Got back from China yesterday, and one thing my colleagues and I noticed was the (completely anecdotal) vast majority of the children anywhere we looked were male. We were told that the Chinese governmnet is considering modifying its “one child” policy such that couples who give birth to and are willing to raise female babies might be given the opportunity to have a second child without penalty, generally to try again for a boy. According to the NYT “a bias in favor of male offspring has left China with 32 million more boys under the age of 20 than girls.” The article reports:
… Chinese government planners have long known that the urge of couples to have sons was skewing the gender balance of the population. But the study, by two Chinese university professors and a London researcher, provides some of the first hard data on the extent of the disparity and the factors contributing to it.

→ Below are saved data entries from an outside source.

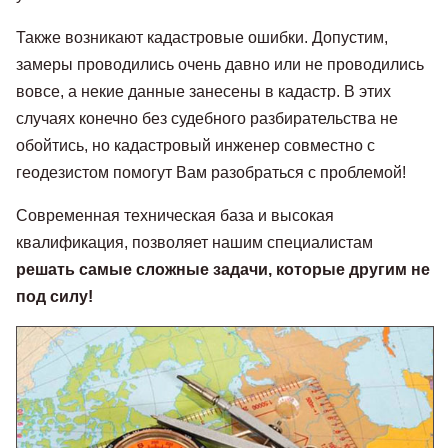
Также возникают кадастровые ошибки. Допустим,
замеры проводились очень давно или не проводились
вовсе, а некие данные занесены в кадастр. В этих
случаях конечно без судебного разбирательства не
обойтись, но кадастровый инженер совместно с
геодезистом помогут Вам разобраться с проблемой!
Современная техническая база и высокая
квалификация, позволяет нашим специалистам
решать самые сложные задачи, которые другим не
под силу!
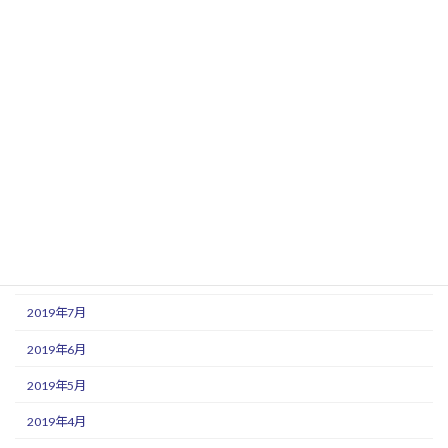
2020年3月
2020年2月
2020年1月
2019年12月
2019年11月
2019年10月
2019年9月
2019年8月
2019年7月
2019年6月
2019年5月
2019年4月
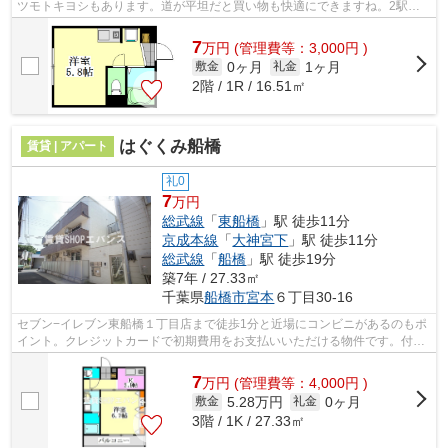
ツモトキヨシもあります。道が平坦だと買い物も快適にできますね。2駅利
用可能な物件なので交通の利便性が良い...
7
万
円
(管理費等：3,000円 )
0ヶ月
1ヶ月
敷金
礼金
2階 / 1R / 16.51㎡
はぐくみ船橋
賃貸 | アパート
礼0
7
万円
総武線
「
東船橋
」駅 徒歩11分
京成本線
「
大神宮下
」駅 徒歩11分
総武線
「
船橋
」駅 徒歩19分
築7年 / 27.33㎡
千葉県
船橋市
宮本
６丁目30-16
セブン−イレブン東船橋１丁目店まで徒歩1分と近場にコンビニがあるのもポ
イント。クレジットカードで初期費用をお支払いいただける物件です。付近
に駅が2つあるので、経路を用途や行き...
7
万
円
(管理費等：4,000円 )
5.28万円
0ヶ月
敷金
礼金
3階 / 1K / 27.33㎡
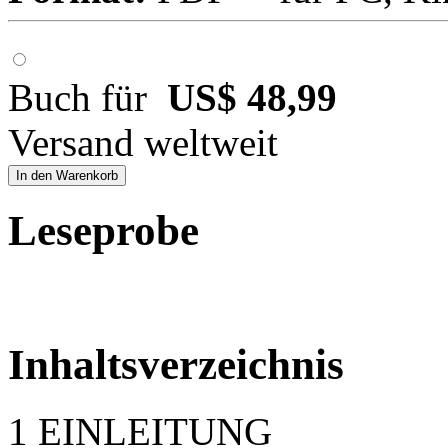
Buch für
US$ 48,99
Versand weltweit
In den Warenkorb
Leseprobe
Inhaltsverzeichnis
1 EINLEITUNG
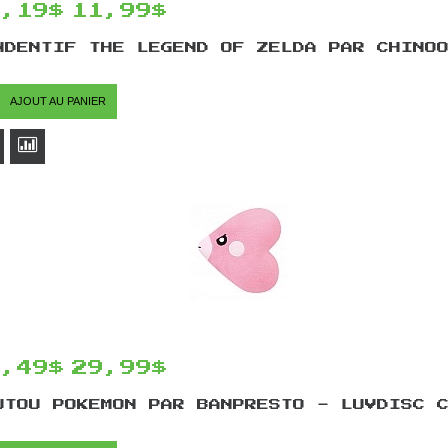
0,19$
11,99$
NDENTIF THE LEGEND OF ZELDA PAR CHINO
AJOUT AU PANIER
5,49$
29,99$
UTOU POKEMON PAR BANPRESTO - LUVDISC 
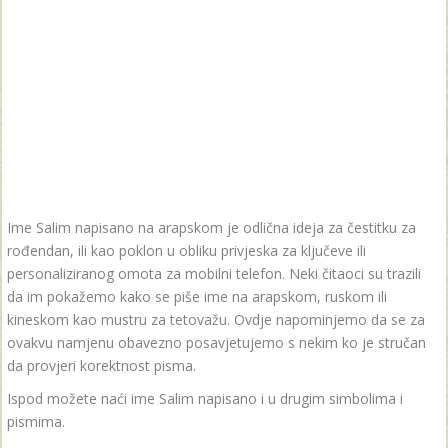
Ime Salim napisano na arapskom je odlična ideja za čestitku za
rođendan, ili kao poklon u obliku privjeska za ključeve ili
personaliziranog omota za mobilni telefon. Neki čitaoci su trazili
da im pokažemo kako se piše ime na arapskom, ruskom ili
kineskom kao mustru za tetovažu. Ovdje napominjemo da se za
ovakvu namjenu obavezno posavjetujemo s nekim ko je stručan
da provjeri korektnost pisma.
Ispod možete naći ime Salim napisano i u drugim simbolima i
pismima.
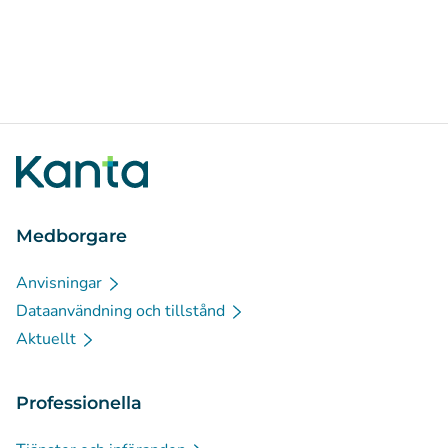
Medborgare
Anvisningar
Dataanvändning och tillstånd
Aktuellt
Professionella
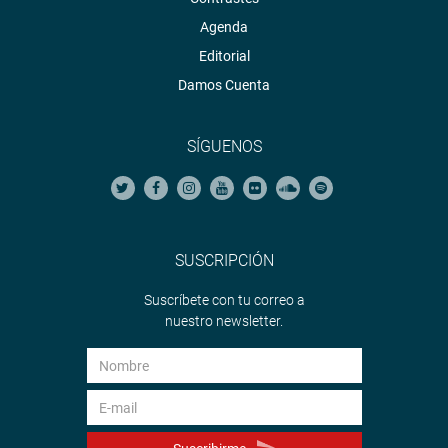
Agenda
Editorial
Damos Cuenta
SÍGUENOS
SUSCRIPCIÓN
Suscríbete con tu correo a
nuestro newsletter.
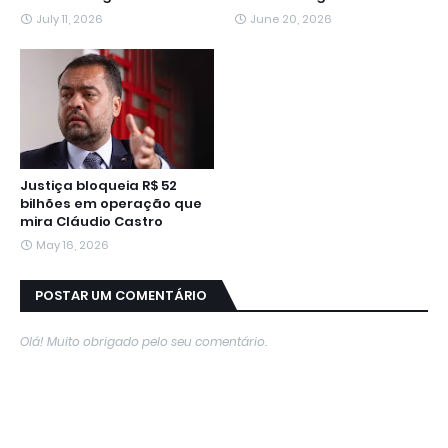
July 11, 2026
June 20, 2026
Justiça bloqueia R$ 52
bilhões em operação que
mira Cláudio Castro
May 16, 2026
POSTAR UM COMENTÁRIO
Olá! Muito obrigado pelo seu comentário.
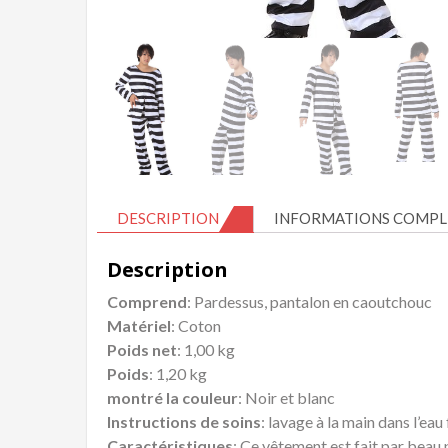
DESCRIPTION
INFORMATIONS COMPL
Description
Comprend
: Pardessus, pantalon en caoutchouc
Matériel
: Coton
Poids net
: 1,00 kg
Poids
: 1,20 kg
montré la couleur
: Noir et blanc
Instructions de soins
: lavage à la main dans l’eau
Caractéristiques
: Ce vêtement est fait par beau 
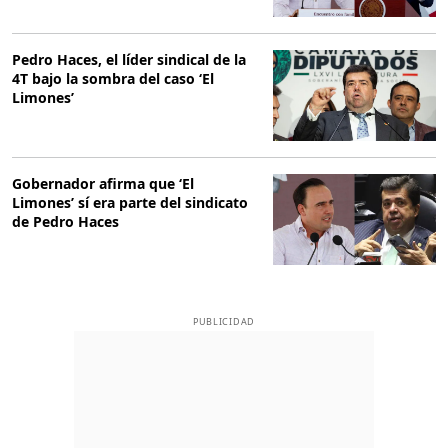
Pedro Haces, el líder sindical de la
4T bajo la sombra del caso ‘El
Limones’
Gobernador afirma que ‘El
Limones’ sí era parte del sindicato
de Pedro Haces
PUBLICIDAD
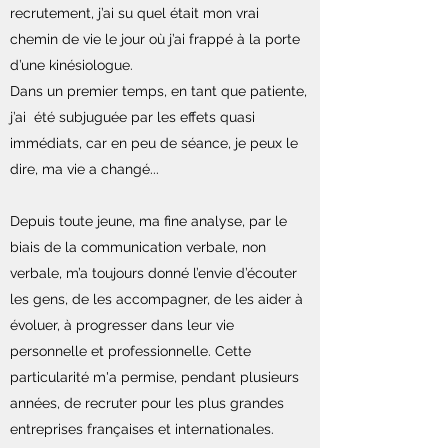
recrutement, j’ai su quel était mon vrai
chemin de vie le jour où j’ai frappé à la porte
d’une kinésiologue.
Dans un premier temps, en tant que patiente,
j’ai été subjuguée par les effets quasi
immédiats, car en peu de séance, je peux le
dire, ma vie a changé...
Depuis toute jeune, ma fine analyse, par le
biais de la communication verbale, non
verbale, m’a toujours donné l’envie d’écouter
les gens, de les accompagner, de les aider à
évoluer, à progresser dans leur vie
personnelle et professionnelle. Cette
particularité m'a permise, pendant plusieurs
années, de recruter pour les plus grandes
entreprises françaises et internationales.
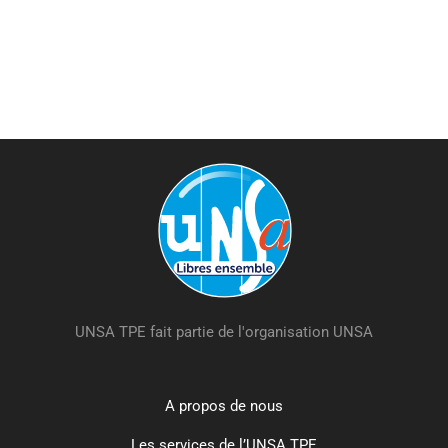
UNSA TPE fait partie de l'organisation UNSA
A propos de nous
Les services de l’UNSA TPE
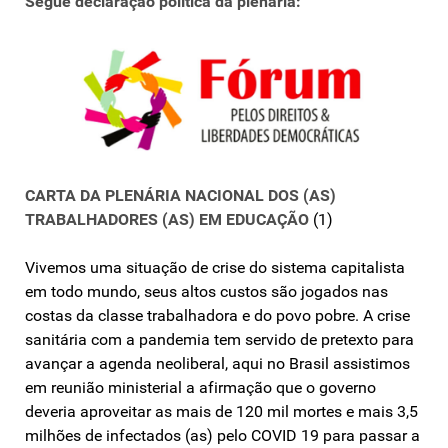
Segue declaração política da plenária:
CARTA DA PLENÁRIA NACIONAL DOS (AS)
TRABALHADORES (AS) EM EDUCAÇÃO
(1)
Vivemos uma situação de crise do sistema capitalista
em todo mundo, seus altos custos são jogados nas
costas da classe trabalhadora e do povo pobre. A crise
sanitária com a pandemia tem servido de pretexto para
avançar a agenda neoliberal, aqui no Brasil assistimos
em reunião ministerial a afirmação que o governo
deveria aproveitar as mais de 120 mil mortes e mais 3,5
milhões de infectados (as) pelo COVID 19 para passar a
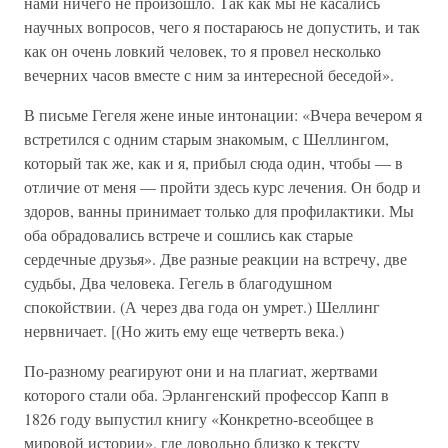
нами ничего не произошло. Так как мы не касались
научных вопросов, чего я постараюсь не допустить, и так
как он очень ловкий человек, то я провел несколько
вечерних часов вместе с ним за интересной беседой».
В письме Гегеля жене иные интонации: «Вчера вечером я
встретился с одним старым знакомым, с Шеллингом,
который так же, как и я, прибыл сюда один, чтобы — в
отличие от меня — пройти здесь курс лечения. Он бодр и
здоров, ванны принимает только для профилактики. Мы
оба обрадовались встрече и сошлись как старые
сердечные друзья». Две разные реакции на встречу, две
судьбы, Два человека. Гегель в благодушном
спокойствии. (А через два года он умрет.) Шеллинг
нервничает. [(Но жить ему еще четверть века.)
По-разному реагируют они и на плагиат, жертвами
которого стали оба. Эрлангенский профессор Капп в
1826 году выпустил книгу «Конкретно-всеобщее в
мировой истории», где довольно близко к тексту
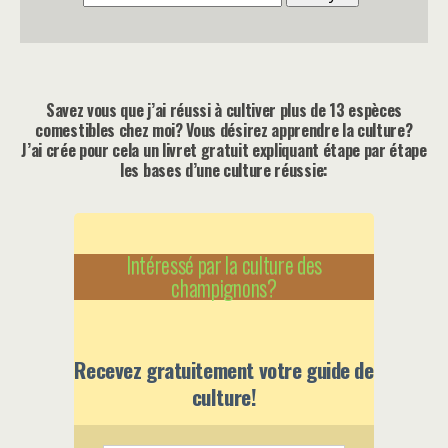
Savez vous que j’ai réussi à cultiver plus de 13 espèces
comestibles chez moi? Vous désirez apprendre la culture?
J’ai crée pour cela un livret gratuit expliquant étape par étape
les bases d’une culture réussie:
Intéressé par la culture des
champignons?
Recevez gratuitement votre guide de
culture!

In 2005 , they found, births of boys in China exceeded births of girls by more than 1.1 million. There were 120 boys born for every 100 girls.
This disparity seems to surpass that of any other country, they said : a finding, they wrote, that was perhaps unsurprising in light of China’s one-child policy.
They attributed the imbalance almost entirely to couples’ decisions to abort female fetuses.
The trend toward more male than female children intensified steadily after 1986, they said, as ultrasound tests and abortion became more available.”Sex-selective abortion accounts for almost all the excess males,”the paper said.
The researchers, who analyzed data from a 2005 census, said the disparity was widest among children ages 1 to 4, a sign that the greatest imbalances among the adult population lie ahead. They also found more distortion in provinces that allow rural couples a second child if the first is a girl, or in cases of hardship.
Those couples were determined to ensure they had at least one son, the researchers noted. Among children born second, there were 143 boys for 100 girls, the data showed. …
It might be nice to think that because as girls grow scare, they might be valued more. But other evidence suggests “excess demand” will be met with prostitution and other forms of human trafficking. I will write more about this and many other things as the jet lag lifts and I catch up on oh so many things that accumulated while I was away. NB: I couldn’t access the blog from many locations in China, sorry if I didn’t post everything sent my way.
–Ann Bartow
Welcome back Ann! The disparity of gender numbers can only be a good thing if the social desires that caused it in the first place change. The “supply”/ “demand” argument is truly scary if the “who is demanding to be satisfied” is the same old group. In many ways only the value of the “supply” changes with numbers. And of course, that value is in the context of what is being demanded of whom.